Chris L Keller ...

Month

December 2011

8 posts

I got 99 reps to scrape so I learned me some Python

Updated: I’ve added some excellent information and knowledge from Ryan Pitts, who took the time to walk me through a couple things on a Saturday morning. Much thanks.

In getting ready for the 2012 elections, and politics in general, it makes sense to grab data and information about Wisconsin’s state senators and state representatives.

With last summers senate recall elections, I had already gone through and grabbed names, photo urls, website links and contact information for the state’s 33 senators.

On each senator’s state webpage, state capitol and district contact information and biographies are also listed.

So to add those I bit the bullet — there are only 33 after all, and speed was a factor — so I grabbed that information using an ImportHtml in a Google spreadsheet combined with some old-fashioned find and replace and copy and paste.

Here’s an example

ImportHtml(“http://legis.wisconsin.gov/w3asp/contact/legislatorpages.aspx?house=Senate&district=1”, “table”, “7”)

But the state assembly.

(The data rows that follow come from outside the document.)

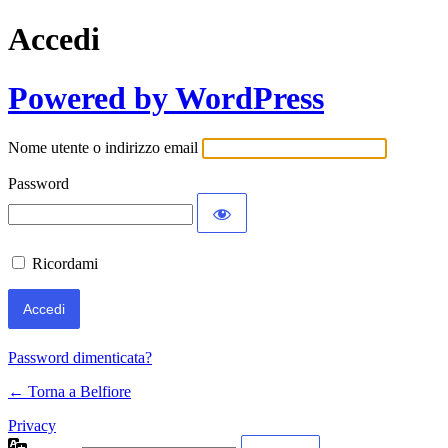
Accedi
Powered by WordPress
Nome utente o indirizzo email
Password
Ricordami
Password dimenticata?
← Torna a Belfiore
Privacy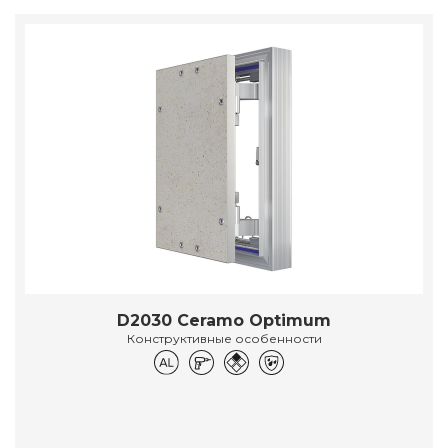
D2030 Ceramo Optimum
Конструктивные особенности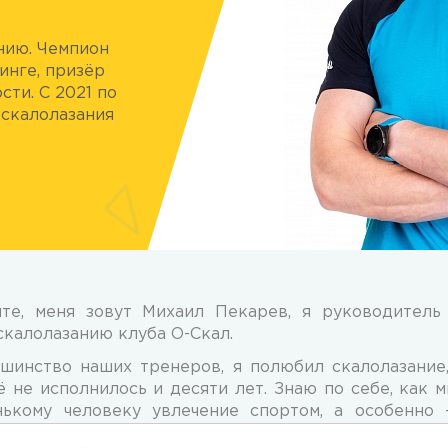
нию. Чемпион
инге, призёр
сти. С 2021 по
скалолазания
йте, меня зовут Михаил Пекарев, я руководитель
скалолазанию клуба О-Скал.
шинство наших тренеров, я полюбил скалолазание
 не исполнилось и десяти лет. Знаю по себе, как 
нькому человеку увлечение спортом, а особенно
ренер по скалолазанию. Вторым своим призван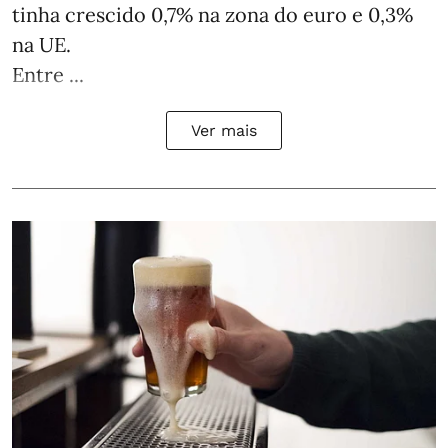
tinha crescido 0,7% na zona do euro e 0,3%
na UE.
Entre ...
Ver mais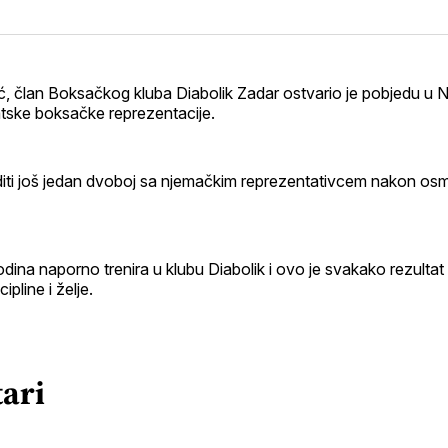
na
on
na
svoj
Pinterest
svoj
Facebook
Link
profi
ić, član Boksačkog kluba Diabolik Zadar ostvario je pobjedu u
ske boksačke reprezentacije.
diti još jedan dvoboj sa njemačkim reprezentativcem nakon o
dina naporno trenira u klubu Diabolik i ovo je svakako rezulta
cipline i želje.
ari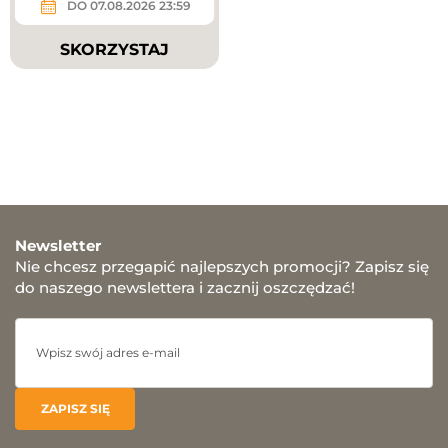
DO 07.08.2026 23:59
SKORZYSTAJ
Newsletter
Nie chcesz przegapić najlepszych promocji? Zapisz się
do naszego newslettera i zacznij oszczędzać!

Now there’s a daunting task. The state has 99 representatives, and the thought of the ImportHtml method and CTL-C, CTL-V … repeat … was not something I looked forward to.

So through Kevin Schaul’s Web scraping with Django tutorial I had played around a bit with the Requests — a Python library? module? And through some of the really basic tutorials on ScraperWiki I had figured out bit about lxml.

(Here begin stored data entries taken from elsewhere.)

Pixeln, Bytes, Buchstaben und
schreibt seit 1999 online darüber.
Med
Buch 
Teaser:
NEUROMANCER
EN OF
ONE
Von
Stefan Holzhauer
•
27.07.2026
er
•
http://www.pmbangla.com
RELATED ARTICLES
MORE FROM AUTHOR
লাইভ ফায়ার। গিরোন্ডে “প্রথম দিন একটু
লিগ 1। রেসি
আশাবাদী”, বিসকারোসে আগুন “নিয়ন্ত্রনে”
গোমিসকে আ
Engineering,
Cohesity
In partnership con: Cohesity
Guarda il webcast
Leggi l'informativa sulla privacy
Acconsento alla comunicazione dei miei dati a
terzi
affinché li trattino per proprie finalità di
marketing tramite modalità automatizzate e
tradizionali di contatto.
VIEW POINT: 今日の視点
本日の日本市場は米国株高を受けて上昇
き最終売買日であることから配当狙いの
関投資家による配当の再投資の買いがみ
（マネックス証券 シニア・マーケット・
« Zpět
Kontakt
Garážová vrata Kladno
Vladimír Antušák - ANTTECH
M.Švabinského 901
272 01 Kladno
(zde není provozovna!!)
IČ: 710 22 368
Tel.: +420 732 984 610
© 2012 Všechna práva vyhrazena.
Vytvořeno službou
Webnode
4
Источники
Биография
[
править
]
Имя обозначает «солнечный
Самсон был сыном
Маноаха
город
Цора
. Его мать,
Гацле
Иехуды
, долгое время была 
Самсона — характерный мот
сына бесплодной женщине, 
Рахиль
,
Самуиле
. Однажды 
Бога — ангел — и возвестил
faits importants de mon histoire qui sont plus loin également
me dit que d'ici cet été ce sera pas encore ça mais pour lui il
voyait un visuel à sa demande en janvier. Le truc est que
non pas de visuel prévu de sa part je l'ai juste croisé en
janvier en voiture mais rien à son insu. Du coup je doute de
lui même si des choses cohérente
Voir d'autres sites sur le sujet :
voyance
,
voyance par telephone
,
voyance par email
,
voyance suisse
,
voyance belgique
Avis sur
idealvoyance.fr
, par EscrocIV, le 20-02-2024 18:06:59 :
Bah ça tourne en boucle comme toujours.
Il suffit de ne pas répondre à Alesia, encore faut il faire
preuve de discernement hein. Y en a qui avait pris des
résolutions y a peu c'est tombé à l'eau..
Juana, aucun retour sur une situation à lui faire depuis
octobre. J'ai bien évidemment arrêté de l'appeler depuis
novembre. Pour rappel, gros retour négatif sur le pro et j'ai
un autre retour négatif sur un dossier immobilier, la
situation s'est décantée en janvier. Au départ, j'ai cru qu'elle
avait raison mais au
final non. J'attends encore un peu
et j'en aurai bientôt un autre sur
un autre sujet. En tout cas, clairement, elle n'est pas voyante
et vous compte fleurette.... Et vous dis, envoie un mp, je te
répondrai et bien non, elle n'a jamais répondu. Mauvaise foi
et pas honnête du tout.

And today seemed like a good time to put it all together? And then some.

The basic scraper came together fairly easy… But scraping a URL, copying the content from the terminal into a spreadsheet, changing the URL … repeat … wasn’t much of an answer. So why not take the time to LEARN SOME PYTHON instead of just schlepping my way through a task.

Each state representative has a webpage that can easily be determined by the district number.

This URL —

http://legis.wisconsin.gov/w3asp/contact/legislatorpages.aspx?house=Assembly&district=1

— belongs to 1st Assembly District Garey Bies

And to grab a bio for Garey Bies, the url has “&display=bio” appended to the end.

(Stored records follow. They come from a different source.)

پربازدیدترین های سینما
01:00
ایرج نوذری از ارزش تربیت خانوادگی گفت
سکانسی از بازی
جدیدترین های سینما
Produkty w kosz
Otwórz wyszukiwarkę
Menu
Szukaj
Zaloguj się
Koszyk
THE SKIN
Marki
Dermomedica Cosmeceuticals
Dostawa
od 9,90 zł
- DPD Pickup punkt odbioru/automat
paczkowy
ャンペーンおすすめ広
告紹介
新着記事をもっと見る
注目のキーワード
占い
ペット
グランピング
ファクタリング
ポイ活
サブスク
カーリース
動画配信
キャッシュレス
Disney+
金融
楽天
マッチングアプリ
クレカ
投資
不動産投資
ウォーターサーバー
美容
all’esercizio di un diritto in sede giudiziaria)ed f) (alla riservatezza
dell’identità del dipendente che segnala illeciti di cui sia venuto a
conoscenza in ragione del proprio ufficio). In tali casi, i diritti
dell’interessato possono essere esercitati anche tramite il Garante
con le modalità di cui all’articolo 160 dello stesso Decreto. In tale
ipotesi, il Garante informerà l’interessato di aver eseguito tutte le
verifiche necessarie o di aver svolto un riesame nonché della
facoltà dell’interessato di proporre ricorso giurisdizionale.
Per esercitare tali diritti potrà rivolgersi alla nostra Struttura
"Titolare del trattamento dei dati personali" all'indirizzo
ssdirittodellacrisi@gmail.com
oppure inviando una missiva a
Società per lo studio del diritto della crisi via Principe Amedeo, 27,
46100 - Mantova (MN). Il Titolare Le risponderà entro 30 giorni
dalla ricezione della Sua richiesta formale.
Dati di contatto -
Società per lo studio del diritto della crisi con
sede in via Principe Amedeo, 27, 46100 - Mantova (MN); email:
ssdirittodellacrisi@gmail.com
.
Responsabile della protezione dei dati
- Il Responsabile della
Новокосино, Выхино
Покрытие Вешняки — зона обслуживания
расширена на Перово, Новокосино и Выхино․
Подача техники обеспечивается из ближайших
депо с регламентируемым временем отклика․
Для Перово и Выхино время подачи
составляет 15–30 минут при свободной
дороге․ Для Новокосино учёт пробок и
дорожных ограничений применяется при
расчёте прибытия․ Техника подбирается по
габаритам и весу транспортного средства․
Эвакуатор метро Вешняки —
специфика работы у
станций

The javascript I have learned over the past year gave me an idea on how I could combine a url and a variable together.

And I remembered this little Python tutorial from last spring, so I knew a bit about looping through results. So all I had to do was figure out how to make all of this happen… And the write the output to a CSV?

Well I nearly pulled all that off, save for a couple things that didn’t quite work the way I had hoped — once I ran into encoding issues, I knew I was veering off the path — but to say this was a “foundational” learning experience is an understatement, and I accomplished the task I had at hand.

The code is below, and at this late hour it all looks like mush… but the comments — I comment everything and likely will until shamed into doing otherwise, but it’s something that the reporter and editor in me believes in — walk through what is happening.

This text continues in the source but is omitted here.